The problem matters now because city agencies, from the Boston Public Library's Digital Repository on Boylston Street to the Mayor's Office of Arts and Culture, have been accelerating digitization drives since 2022. More scanning means more files. More files, without a coordinated deduplication protocol, means geometric growth in redundancy. One mid-sized municipal archive can generate north of 40,000 image assets per digitization cycle, and without automated duplicate detection, staff are manually reconciling records that should have been caught at the ingest stage.
The Scale of the Problem in Boston's Institutions
The Boston Public Library's Digital Commonwealth platform, a statewide initiative administered through a partnership with the Massachusetts Board of Library Commissioners, hosts more than 1.7 million digital objects as of its most recent public count.

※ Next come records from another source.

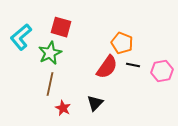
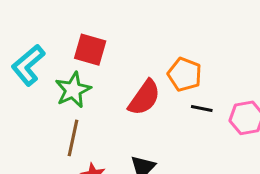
red semicircle: (107, 67) -> (144, 98), moved

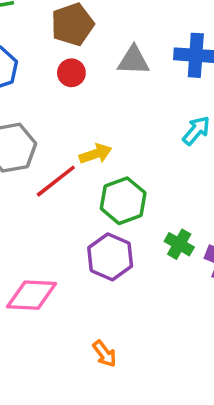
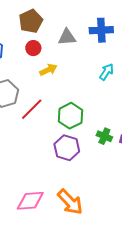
yellow arrow: (96, 154) -> (48, 70), moved
pink diamond: (32, 295) -> (30, 201), moved
orange arrow: (105, 354) -> (70, 202), size x1.8

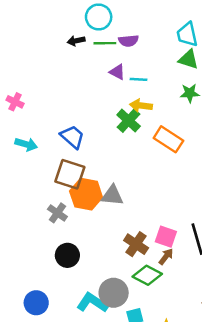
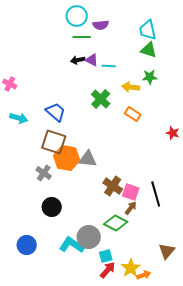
black arrow: (76, 41) -> (78, 60), moved
purple semicircle: (129, 41) -> (101, 25), moved
yellow arrow: (141, 106) -> (131, 87), moved
orange rectangle: (168, 139) -> (133, 114), size x0.7
brown cross: (136, 244) -> (113, 186), moved

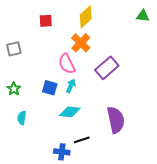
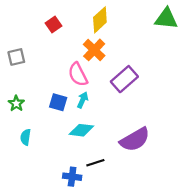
green triangle: (143, 16) -> (166, 19), size x1.5
red square: (46, 21) -> (53, 24), turned -32
purple semicircle: (116, 120) -> (135, 140), turned 72

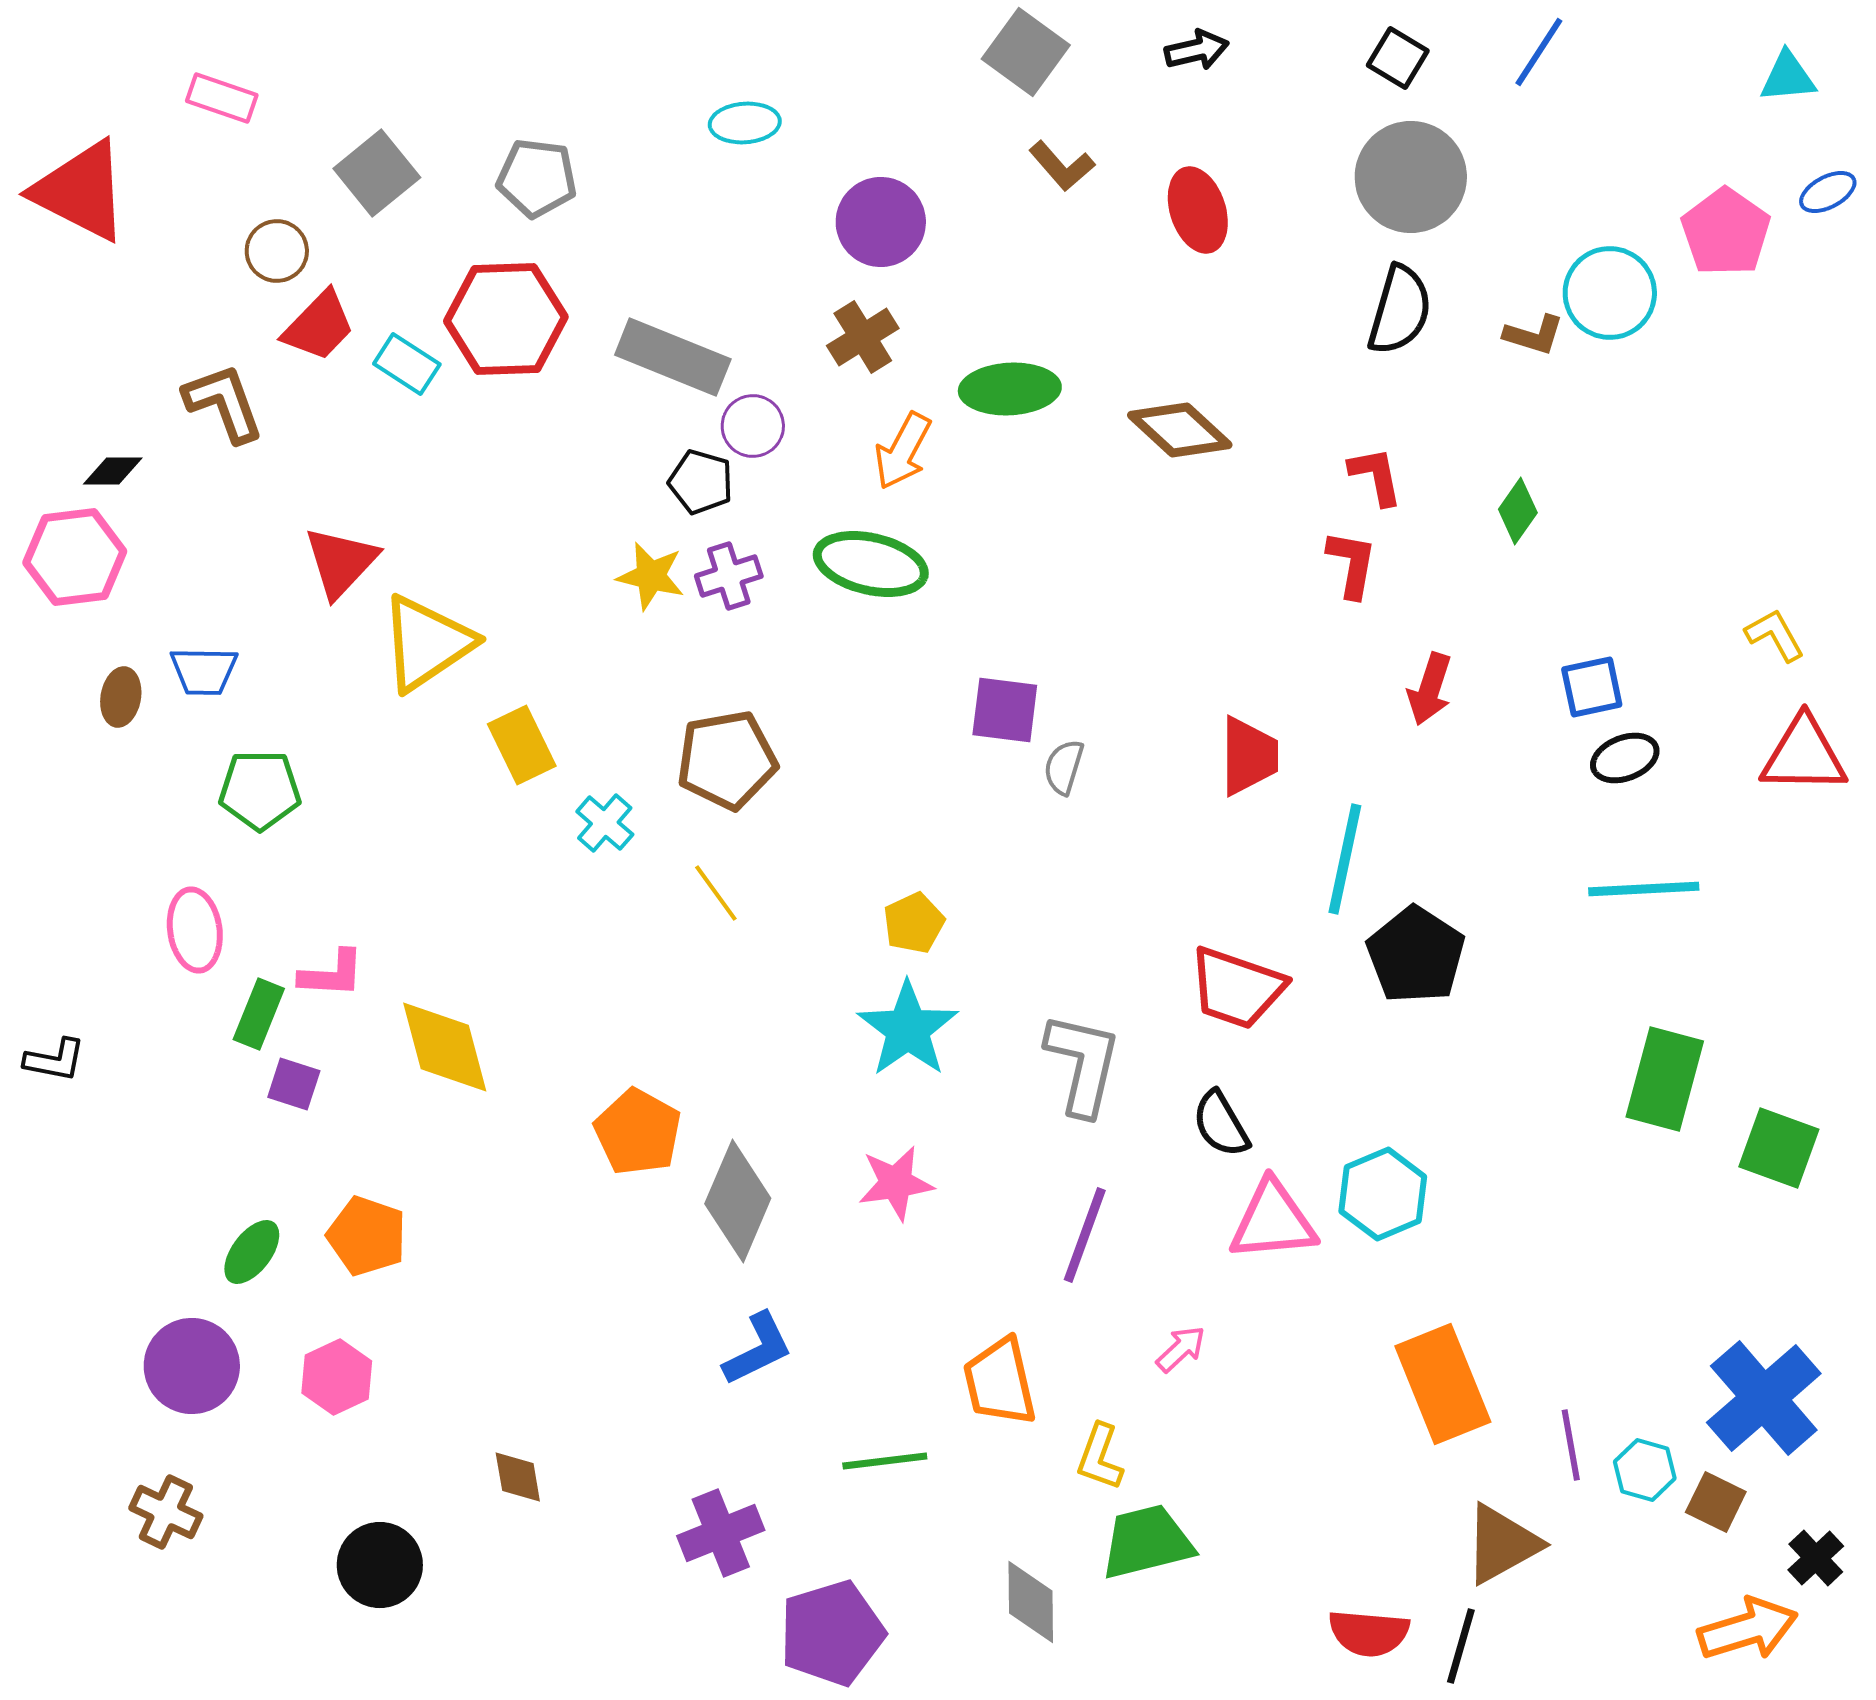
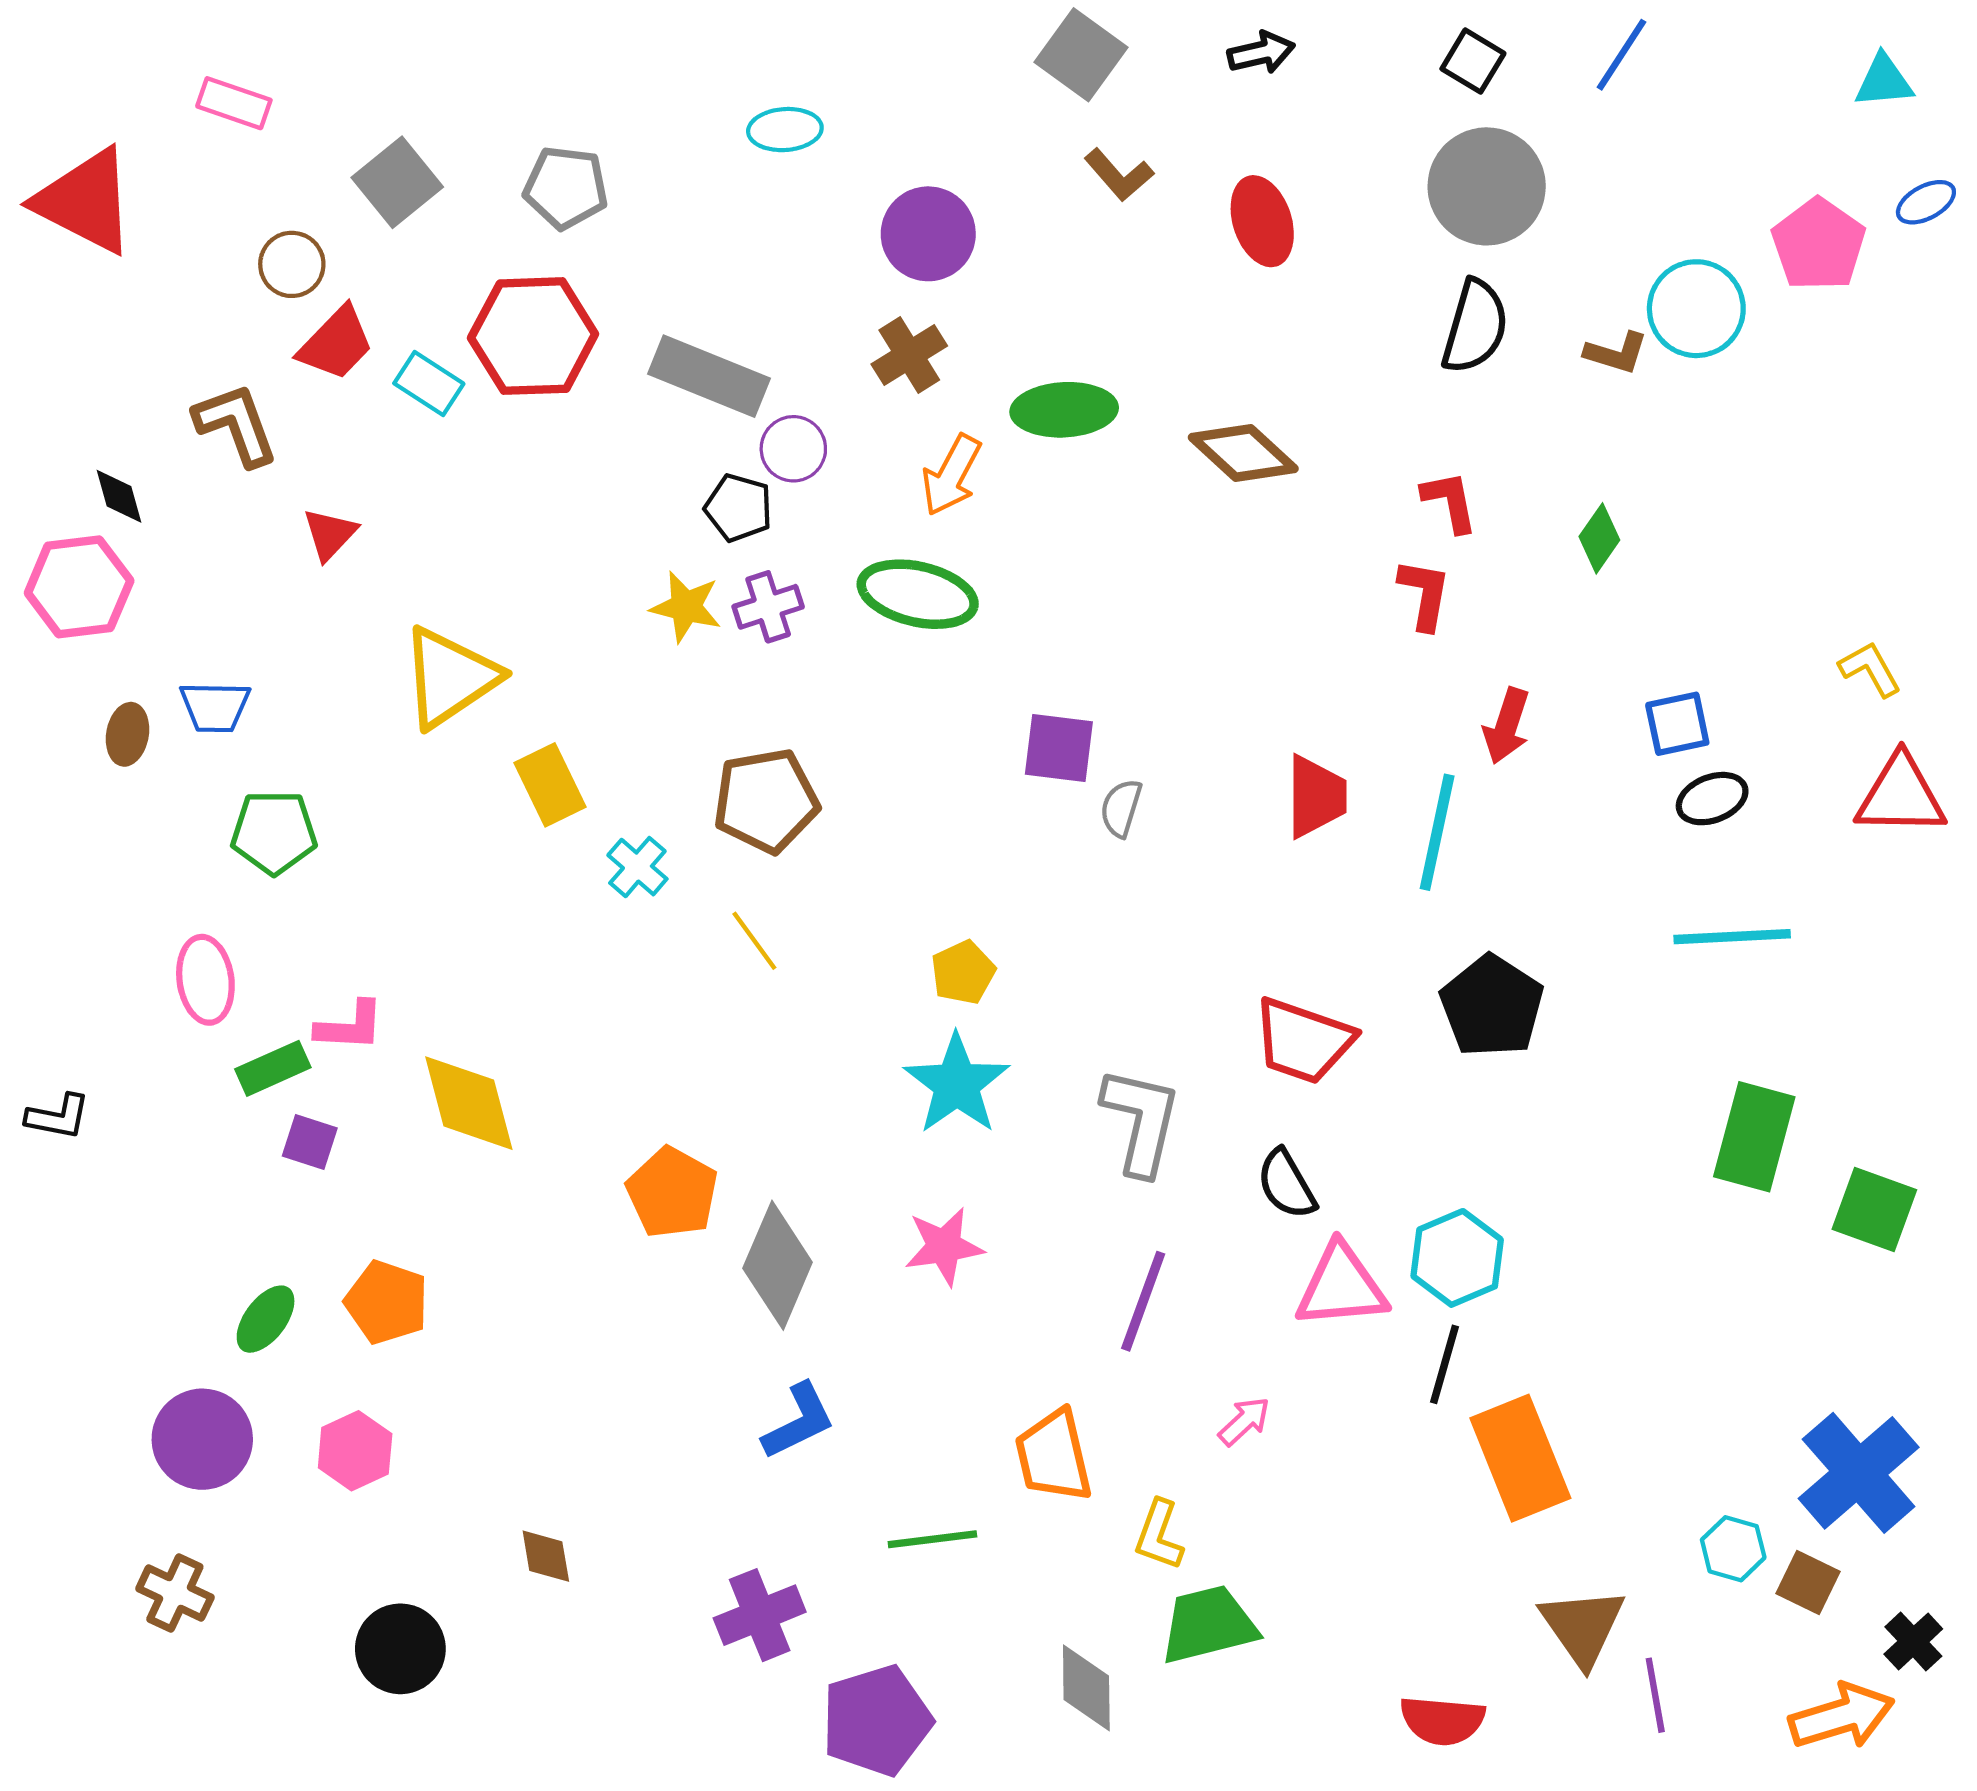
black diamond: (113, 471) -> (119, 496), turned 74
red triangle: (341, 562) -> (330, 534), moved, size x0.7
cyan line: (1345, 859) -> (1437, 832), moved
green rectangle: (259, 1014) -> (273, 1068), turned 44
purple line: (1571, 1445) -> (1655, 1695), moved
brown triangle: (1502, 1544) -> (1583, 1627), turned -36
black line: (1461, 1646) -> (1444, 1364), moved

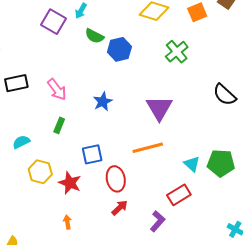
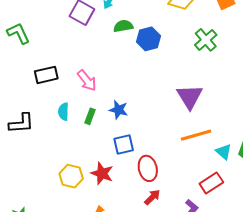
green semicircle: (94, 36) -> (123, 26), turned 144
blue star: (103, 102) -> (119, 110), moved, turned -30
cyan semicircle: (21, 142) -> (63, 112), moved, turned -60
orange line: (148, 148) -> (196, 135), moved
yellow hexagon: (40, 172) -> (71, 176), moved

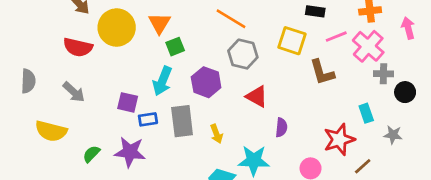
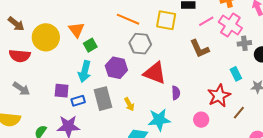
yellow square: (292, 41) -> (166, 20), moved
red triangle: (257, 96) -> (155, 73), size x1.4

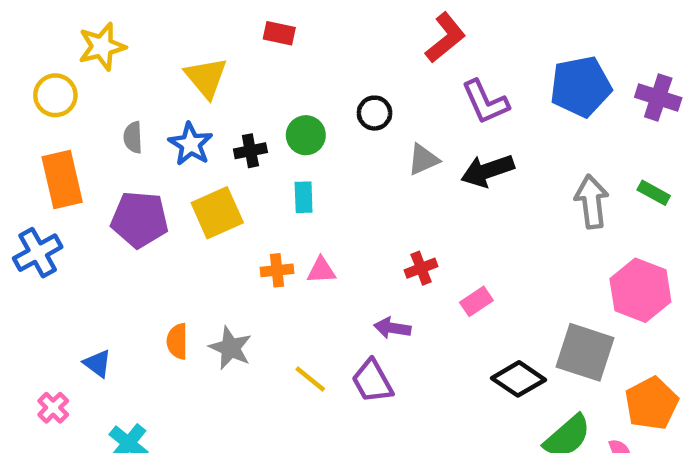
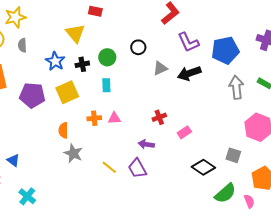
yellow triangle: (206, 78) -> (75, 33), moved
blue pentagon: (581, 86) -> (225, 50), moved
gray semicircle: (133, 137) -> (22, 45), moved
orange semicircle: (177, 341) -> (63, 130), moved
gray square: (585, 352) -> (233, 155), size x0.6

Staff there have acknowledged that duplicate ingestion — particularly from partner libraries uploading collections independently — has been a recurring data quality challenge. Northeastern University's Digital Repository Services, based on the Huntington Avenue campus in Fenway, faces a parallel issue: collections donated by multiple sources often arrive with overlapping photographs already processed by the donor institution, creating redundant master files that eat into allocated storage quotas.
Storage is not free. Cloud archiving costs for high-resolution TIFF image files, the archival standard, typically run between $0.02 and $0.05 per gigabyte per month depending on the vendor tier. A single undeduplicated collection of 50,000 images, each averaging 30 megabytes, consumes roughly 1.5 terabytes. Run the numbers: that's potentially $75 a month in pure storage overhead for one redundant set — multiplied across dozens of institutional collections, and compounded over years, the figure becomes significant against flat or shrinking digital infrastructure budgets.
The MBTA's internal communications archive, maintained separately from the public-facing system and used for engineering and planning records, reportedly underwent an image audit in late 2024 as part of a broader records modernization effort tied to the agency's ongoing reliability reform push. The audit scope included photographic documentation of track infrastructure and station conditions at stops including Back Bay, JFK/UMass, and Forest Hills. The precise volume of duplicates identified has not been made public, but the audit itself signals that even transit agencies are now treating redundant image data as an administrative liability rather than a benign byproduct of documentation work.
What Deduplication Actually Costs — and What It Saves
Fixing the problem is not simple. Automated deduplication software — tools that hash image files and flag exact or near-exact matches — can process large collections quickly, but institutions must first decide which version of a duplicate is the canonical record. That decision requires human review. Archivists at institutions like the Boston Athenaeum on Beacon Street or the Massachusetts Historical Society on Boylston Street have long understood that two photographs that appear identical to a computer algorithm may have different provenance metadata that makes each archivally distinct.
The practical math still favors intervention. A deduplication pass on a 500,000-asset collection that removes even 8 percent of files — a conservative estimate for institutions that have never run such a process — eliminates 40,000 objects. At 30 megabytes each, that's 1.2 terabytes of recovered storage and a cleaner catalog that researchers, journalists, and the public can actually navigate without wading through identical results.
For institutions planning their next digitization cycle, archivists recommend building deduplication checks directly into the ingest workflow rather than retrofitting them afterward. The Digital Commonwealth platform has published metadata quality guidelines that address this, and the Massachusetts Board of Library Commissioners runs periodic training sessions for partner institutions. The next scheduled training series is expected in fall 2026. Waiting until a collection reaches crisis scale makes the remediation job exponentially harder — and the storage bills in the meantime don't pause.